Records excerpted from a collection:

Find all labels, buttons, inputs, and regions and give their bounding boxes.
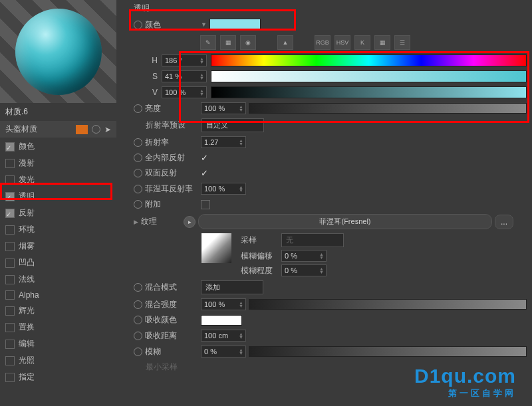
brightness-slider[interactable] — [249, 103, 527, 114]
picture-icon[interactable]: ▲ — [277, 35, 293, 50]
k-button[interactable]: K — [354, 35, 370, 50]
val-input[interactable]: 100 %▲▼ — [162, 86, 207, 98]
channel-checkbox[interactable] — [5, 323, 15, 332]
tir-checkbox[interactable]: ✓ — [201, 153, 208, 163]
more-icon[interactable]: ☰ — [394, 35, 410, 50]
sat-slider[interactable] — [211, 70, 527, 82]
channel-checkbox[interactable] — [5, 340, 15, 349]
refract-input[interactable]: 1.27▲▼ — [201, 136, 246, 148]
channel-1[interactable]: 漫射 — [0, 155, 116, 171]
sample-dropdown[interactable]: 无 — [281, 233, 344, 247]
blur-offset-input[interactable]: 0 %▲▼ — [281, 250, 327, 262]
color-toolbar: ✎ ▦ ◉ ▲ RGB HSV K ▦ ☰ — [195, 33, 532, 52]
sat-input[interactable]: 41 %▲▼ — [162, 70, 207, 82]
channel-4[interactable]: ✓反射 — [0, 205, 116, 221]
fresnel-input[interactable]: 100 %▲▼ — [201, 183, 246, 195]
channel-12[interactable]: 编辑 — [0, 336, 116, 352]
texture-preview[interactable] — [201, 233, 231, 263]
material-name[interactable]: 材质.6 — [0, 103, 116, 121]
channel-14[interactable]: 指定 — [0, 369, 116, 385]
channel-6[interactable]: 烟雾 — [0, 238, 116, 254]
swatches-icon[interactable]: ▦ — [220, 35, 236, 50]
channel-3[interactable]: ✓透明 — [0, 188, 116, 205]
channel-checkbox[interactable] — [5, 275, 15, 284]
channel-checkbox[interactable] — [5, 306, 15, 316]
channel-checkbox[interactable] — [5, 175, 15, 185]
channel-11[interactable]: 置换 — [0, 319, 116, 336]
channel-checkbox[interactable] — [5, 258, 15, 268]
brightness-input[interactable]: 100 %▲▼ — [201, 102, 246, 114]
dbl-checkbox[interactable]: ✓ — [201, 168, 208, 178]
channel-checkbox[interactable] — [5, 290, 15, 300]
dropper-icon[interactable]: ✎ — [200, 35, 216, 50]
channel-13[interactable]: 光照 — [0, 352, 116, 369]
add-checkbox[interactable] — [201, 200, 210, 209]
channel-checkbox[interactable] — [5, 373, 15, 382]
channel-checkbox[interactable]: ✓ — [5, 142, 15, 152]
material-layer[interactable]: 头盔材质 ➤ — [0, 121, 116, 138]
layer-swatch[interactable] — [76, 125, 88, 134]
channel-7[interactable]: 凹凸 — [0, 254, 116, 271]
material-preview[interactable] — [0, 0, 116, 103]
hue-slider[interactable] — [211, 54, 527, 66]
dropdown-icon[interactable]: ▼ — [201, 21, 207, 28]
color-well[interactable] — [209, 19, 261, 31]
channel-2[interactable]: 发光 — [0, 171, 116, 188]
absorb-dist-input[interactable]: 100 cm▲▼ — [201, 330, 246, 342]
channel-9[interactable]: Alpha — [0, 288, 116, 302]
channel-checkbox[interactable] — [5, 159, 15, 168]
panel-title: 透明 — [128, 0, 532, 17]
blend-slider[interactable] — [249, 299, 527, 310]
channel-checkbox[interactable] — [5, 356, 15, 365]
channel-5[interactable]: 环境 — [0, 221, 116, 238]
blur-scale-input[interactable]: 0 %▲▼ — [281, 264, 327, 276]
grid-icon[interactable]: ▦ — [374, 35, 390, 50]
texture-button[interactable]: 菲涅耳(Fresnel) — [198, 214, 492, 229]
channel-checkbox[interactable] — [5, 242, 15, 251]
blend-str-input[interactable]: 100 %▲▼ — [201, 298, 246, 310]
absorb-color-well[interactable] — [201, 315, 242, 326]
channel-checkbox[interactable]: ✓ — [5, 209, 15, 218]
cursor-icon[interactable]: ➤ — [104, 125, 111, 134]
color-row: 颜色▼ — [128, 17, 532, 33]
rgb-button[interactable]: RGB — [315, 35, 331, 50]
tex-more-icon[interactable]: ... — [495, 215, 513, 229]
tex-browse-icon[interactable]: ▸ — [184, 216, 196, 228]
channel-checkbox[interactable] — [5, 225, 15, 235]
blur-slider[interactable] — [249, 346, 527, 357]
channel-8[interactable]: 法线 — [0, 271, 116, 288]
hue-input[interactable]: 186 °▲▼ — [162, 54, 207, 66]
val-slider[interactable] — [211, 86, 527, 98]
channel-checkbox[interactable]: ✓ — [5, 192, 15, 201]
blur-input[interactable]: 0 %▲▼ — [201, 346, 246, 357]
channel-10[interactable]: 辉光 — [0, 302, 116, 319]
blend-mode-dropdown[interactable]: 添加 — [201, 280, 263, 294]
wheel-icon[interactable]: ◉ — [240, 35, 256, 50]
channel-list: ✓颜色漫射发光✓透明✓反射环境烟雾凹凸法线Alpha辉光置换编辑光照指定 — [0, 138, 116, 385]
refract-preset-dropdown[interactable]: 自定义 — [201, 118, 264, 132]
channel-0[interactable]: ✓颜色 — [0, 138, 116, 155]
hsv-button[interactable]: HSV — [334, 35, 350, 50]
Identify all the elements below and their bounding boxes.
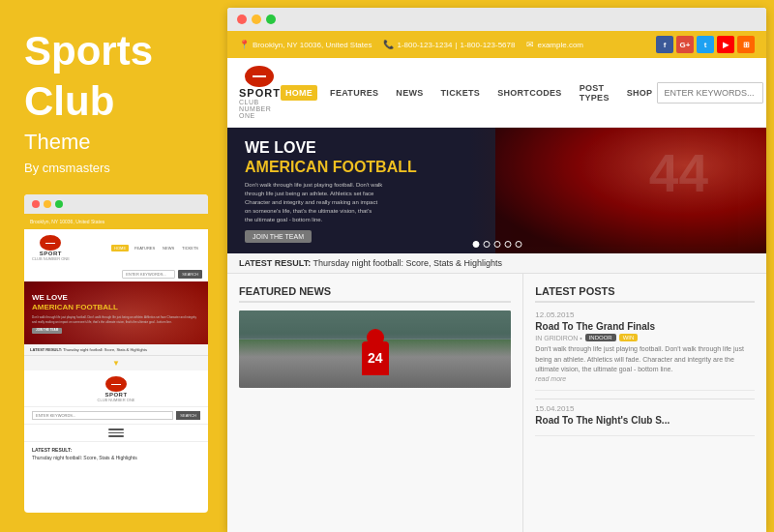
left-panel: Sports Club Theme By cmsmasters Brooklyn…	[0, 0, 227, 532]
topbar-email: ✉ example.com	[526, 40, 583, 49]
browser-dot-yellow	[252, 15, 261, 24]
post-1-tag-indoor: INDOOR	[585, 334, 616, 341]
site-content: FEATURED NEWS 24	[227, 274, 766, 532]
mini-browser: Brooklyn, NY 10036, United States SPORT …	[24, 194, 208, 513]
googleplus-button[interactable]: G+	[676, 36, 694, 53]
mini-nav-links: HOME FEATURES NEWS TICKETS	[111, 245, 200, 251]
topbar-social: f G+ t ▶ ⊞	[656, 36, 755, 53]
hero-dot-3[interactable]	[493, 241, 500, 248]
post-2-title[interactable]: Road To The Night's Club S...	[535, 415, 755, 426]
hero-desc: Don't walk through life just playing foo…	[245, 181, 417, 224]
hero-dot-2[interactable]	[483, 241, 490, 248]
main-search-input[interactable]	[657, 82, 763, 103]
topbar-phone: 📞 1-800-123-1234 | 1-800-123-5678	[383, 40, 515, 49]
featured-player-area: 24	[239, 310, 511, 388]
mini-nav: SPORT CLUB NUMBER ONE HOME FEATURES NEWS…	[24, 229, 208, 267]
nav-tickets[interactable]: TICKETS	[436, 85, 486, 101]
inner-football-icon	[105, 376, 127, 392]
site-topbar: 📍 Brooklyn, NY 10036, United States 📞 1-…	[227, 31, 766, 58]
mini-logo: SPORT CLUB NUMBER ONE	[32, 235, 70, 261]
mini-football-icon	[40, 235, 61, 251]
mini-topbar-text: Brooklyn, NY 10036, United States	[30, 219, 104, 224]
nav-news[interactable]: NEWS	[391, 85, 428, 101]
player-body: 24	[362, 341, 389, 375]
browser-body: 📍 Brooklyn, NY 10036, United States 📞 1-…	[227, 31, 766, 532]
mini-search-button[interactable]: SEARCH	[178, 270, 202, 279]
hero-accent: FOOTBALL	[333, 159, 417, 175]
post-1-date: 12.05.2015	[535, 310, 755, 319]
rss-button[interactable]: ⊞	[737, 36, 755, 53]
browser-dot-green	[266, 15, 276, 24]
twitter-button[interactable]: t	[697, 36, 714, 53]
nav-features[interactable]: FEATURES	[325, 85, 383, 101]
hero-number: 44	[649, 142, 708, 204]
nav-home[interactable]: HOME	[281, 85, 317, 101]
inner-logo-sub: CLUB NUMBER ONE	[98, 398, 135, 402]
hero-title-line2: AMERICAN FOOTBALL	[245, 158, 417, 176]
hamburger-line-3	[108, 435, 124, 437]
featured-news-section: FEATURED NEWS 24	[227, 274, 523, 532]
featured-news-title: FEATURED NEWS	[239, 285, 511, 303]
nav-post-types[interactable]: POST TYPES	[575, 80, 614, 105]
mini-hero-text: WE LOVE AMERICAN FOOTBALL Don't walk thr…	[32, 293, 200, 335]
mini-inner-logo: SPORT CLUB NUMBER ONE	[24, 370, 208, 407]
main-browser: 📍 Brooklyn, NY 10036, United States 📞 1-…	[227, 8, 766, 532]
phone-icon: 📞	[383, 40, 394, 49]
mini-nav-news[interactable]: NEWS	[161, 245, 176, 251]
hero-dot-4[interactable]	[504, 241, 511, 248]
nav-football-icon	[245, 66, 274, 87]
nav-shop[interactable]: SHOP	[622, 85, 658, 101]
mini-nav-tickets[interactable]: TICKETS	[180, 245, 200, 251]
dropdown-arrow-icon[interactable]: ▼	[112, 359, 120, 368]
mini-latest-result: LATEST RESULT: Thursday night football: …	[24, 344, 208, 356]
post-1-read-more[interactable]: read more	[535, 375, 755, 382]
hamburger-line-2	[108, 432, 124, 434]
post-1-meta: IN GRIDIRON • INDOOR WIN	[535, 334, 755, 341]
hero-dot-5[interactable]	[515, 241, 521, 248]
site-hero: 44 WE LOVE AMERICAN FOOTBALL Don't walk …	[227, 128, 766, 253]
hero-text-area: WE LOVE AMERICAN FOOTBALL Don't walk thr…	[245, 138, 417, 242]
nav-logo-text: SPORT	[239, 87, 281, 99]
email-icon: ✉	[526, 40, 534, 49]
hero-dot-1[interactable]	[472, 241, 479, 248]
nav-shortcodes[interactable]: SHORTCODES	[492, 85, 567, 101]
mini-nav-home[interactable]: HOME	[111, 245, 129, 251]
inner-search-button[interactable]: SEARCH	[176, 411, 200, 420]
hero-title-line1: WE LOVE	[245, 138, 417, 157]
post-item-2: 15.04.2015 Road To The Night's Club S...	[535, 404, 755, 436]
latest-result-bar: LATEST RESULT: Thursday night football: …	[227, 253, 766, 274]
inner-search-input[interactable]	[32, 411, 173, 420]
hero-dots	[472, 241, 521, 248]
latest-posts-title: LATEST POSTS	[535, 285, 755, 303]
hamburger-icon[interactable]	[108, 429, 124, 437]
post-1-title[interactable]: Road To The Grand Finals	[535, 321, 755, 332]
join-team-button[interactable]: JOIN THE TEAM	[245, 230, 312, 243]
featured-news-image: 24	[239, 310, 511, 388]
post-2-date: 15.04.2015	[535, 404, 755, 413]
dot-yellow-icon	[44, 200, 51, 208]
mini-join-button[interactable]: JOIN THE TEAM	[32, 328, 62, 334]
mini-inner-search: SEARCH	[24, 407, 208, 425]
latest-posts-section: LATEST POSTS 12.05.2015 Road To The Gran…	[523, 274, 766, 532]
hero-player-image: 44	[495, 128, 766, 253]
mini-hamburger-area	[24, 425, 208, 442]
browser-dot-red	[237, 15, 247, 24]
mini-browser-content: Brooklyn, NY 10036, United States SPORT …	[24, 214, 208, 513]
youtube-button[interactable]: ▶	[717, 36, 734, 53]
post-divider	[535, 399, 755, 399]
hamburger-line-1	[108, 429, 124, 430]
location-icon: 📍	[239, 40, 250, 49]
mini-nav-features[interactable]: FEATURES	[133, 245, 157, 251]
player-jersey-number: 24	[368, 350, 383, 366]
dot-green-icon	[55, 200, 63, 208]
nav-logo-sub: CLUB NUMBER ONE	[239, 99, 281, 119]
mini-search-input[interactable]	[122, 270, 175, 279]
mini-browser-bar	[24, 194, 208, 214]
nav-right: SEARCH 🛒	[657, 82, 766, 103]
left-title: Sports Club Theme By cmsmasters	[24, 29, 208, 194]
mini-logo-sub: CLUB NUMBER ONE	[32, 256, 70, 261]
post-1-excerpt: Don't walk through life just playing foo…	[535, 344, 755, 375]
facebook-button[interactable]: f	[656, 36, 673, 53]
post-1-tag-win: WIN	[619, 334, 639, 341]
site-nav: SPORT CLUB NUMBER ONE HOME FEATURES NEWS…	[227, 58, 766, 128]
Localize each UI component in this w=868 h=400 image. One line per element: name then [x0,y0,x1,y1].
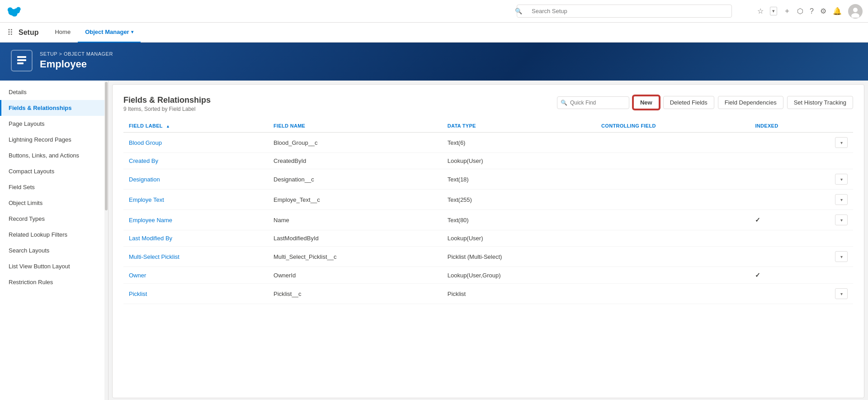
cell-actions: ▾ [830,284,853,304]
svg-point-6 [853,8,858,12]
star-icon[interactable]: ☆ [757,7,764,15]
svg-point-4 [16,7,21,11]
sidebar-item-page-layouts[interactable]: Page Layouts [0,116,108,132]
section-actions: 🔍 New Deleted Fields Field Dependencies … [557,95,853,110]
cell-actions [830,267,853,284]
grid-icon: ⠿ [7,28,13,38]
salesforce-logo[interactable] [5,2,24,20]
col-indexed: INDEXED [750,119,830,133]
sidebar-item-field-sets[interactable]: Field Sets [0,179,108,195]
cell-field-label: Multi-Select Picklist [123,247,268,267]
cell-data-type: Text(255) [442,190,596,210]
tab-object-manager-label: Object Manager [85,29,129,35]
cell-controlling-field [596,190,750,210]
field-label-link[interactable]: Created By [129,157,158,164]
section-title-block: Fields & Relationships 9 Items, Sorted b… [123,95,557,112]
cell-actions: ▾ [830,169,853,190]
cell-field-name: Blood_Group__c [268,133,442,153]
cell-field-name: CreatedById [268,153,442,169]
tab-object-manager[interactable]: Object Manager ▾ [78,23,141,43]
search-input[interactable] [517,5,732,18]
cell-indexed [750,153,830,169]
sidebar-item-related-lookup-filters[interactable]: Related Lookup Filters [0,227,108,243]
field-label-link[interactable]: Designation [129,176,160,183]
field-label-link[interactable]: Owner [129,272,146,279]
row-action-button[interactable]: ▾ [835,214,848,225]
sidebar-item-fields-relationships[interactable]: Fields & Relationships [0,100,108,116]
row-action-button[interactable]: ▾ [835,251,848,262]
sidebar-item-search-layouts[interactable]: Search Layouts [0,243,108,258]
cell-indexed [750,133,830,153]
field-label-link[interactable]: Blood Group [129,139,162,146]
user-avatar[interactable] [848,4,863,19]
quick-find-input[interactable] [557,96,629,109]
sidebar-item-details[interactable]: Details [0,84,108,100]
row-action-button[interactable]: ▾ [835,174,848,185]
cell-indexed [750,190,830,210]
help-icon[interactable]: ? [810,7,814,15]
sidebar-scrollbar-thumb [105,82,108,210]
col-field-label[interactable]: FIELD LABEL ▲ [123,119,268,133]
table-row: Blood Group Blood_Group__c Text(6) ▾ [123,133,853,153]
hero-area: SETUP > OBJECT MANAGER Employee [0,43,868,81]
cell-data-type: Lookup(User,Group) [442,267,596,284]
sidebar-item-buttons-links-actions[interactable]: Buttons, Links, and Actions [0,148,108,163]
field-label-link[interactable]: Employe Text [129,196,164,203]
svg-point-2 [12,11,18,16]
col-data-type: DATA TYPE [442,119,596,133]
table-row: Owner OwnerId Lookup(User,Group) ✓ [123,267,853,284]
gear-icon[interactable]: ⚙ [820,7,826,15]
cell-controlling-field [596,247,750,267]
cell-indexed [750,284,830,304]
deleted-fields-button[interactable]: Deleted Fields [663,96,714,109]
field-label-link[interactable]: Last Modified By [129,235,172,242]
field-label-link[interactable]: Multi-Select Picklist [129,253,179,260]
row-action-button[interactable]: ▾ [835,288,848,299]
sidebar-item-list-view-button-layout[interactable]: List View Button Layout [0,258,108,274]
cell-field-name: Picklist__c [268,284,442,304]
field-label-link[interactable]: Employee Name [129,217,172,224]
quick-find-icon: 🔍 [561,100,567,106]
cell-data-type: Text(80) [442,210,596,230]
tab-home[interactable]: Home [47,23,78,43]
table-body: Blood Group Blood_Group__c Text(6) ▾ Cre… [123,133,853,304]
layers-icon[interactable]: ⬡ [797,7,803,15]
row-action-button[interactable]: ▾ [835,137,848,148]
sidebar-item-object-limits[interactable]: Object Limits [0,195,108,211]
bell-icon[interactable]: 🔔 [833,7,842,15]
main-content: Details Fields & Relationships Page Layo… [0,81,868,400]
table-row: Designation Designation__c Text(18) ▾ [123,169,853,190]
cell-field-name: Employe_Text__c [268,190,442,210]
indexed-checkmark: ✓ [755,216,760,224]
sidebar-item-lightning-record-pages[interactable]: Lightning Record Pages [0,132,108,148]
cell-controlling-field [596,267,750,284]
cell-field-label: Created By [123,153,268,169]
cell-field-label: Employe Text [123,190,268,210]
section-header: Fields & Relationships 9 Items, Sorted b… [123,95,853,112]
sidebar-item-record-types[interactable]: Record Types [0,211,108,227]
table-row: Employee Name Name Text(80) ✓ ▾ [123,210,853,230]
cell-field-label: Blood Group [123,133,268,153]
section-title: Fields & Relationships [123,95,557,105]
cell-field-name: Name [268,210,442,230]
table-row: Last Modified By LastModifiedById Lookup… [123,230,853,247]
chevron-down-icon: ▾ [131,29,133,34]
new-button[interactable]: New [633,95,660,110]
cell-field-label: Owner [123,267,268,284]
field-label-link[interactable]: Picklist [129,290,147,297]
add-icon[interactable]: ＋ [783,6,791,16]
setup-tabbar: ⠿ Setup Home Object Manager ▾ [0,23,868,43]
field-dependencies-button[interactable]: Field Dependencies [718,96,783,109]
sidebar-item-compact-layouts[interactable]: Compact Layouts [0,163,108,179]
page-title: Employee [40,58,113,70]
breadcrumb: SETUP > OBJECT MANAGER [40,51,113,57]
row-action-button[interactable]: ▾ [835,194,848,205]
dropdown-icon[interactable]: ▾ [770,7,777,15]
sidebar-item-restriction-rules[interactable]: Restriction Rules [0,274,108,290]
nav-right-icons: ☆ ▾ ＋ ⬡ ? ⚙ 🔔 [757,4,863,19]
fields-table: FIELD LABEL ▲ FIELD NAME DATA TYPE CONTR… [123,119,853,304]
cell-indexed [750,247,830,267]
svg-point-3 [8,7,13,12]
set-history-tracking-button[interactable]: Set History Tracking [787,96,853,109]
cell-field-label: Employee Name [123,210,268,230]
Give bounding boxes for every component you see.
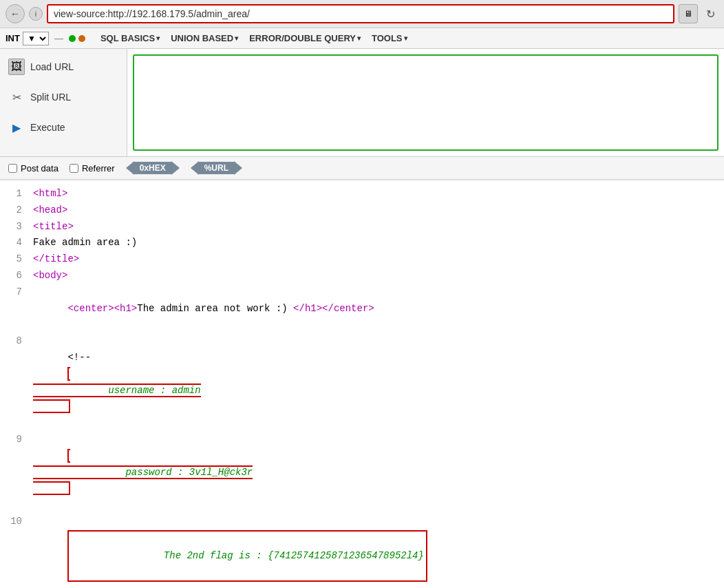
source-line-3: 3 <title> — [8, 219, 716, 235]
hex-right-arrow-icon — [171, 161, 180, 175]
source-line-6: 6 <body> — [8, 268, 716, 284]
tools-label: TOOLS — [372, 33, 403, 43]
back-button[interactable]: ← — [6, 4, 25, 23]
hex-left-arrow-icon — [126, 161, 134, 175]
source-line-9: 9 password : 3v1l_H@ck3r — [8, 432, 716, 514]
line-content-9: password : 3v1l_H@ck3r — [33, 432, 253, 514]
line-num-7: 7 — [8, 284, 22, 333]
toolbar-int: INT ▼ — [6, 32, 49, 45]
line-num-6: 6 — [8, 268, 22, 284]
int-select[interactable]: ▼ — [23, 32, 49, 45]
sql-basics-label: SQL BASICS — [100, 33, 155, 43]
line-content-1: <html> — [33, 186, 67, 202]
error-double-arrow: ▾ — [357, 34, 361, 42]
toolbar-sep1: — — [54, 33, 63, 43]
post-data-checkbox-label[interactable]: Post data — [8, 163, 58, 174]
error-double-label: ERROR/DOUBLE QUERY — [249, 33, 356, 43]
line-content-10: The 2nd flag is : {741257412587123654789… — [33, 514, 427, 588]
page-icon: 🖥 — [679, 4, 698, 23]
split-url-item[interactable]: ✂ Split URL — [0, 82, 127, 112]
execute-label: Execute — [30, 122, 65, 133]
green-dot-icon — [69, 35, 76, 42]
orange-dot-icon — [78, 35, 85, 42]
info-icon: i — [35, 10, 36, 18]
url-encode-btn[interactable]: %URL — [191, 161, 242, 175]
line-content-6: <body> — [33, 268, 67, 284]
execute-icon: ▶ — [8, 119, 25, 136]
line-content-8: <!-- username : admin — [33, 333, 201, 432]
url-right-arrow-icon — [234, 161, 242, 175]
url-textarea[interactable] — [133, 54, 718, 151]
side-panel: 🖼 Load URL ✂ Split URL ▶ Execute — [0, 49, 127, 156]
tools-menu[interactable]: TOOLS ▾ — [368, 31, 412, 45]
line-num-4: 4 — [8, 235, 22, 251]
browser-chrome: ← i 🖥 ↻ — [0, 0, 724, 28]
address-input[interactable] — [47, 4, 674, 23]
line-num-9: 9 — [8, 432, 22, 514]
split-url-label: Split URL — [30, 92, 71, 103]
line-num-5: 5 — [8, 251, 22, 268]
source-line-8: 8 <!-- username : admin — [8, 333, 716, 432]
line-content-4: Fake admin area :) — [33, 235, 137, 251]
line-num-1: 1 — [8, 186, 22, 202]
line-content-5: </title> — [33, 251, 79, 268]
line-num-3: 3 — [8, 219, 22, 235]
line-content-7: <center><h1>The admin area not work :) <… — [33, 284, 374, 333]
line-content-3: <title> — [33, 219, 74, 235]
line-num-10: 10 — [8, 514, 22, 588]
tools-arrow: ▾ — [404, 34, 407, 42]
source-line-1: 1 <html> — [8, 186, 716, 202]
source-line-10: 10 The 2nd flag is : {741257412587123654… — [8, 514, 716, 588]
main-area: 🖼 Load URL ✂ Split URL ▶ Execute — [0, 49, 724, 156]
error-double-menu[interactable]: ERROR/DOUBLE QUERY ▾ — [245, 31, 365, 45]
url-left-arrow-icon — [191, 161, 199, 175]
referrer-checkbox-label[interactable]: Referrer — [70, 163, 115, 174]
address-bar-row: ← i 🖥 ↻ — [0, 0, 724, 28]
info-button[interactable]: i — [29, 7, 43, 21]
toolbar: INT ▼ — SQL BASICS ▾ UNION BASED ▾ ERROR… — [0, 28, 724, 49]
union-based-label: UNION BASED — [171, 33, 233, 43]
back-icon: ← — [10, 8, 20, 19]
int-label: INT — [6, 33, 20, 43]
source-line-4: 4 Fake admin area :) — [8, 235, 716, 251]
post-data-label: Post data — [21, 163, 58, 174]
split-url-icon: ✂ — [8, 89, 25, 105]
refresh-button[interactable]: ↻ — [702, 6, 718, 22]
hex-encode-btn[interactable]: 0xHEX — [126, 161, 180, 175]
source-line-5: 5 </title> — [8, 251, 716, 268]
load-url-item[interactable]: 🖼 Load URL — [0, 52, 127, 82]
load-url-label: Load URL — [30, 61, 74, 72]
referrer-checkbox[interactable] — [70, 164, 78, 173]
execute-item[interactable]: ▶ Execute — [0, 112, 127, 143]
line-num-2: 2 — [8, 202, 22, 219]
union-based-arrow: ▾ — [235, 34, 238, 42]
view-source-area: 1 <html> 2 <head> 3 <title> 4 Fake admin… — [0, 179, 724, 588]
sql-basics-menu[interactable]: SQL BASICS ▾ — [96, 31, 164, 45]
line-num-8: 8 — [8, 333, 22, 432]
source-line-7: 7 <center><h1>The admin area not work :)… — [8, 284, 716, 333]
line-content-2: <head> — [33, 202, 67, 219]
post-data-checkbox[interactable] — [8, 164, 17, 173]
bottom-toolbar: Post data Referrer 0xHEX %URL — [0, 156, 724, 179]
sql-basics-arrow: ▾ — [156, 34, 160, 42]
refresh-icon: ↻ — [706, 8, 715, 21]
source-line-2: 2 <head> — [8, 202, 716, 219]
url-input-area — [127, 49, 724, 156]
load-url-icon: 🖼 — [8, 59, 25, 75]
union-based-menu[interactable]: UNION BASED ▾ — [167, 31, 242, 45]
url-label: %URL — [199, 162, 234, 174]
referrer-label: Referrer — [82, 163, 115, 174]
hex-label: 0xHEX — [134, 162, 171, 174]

◆ WORK INSTRUCTIONS:
Only the count is wanted. Find the lines of the records that include the word "Sorted" and state how many.

◆ YOUR RESPONSE:
2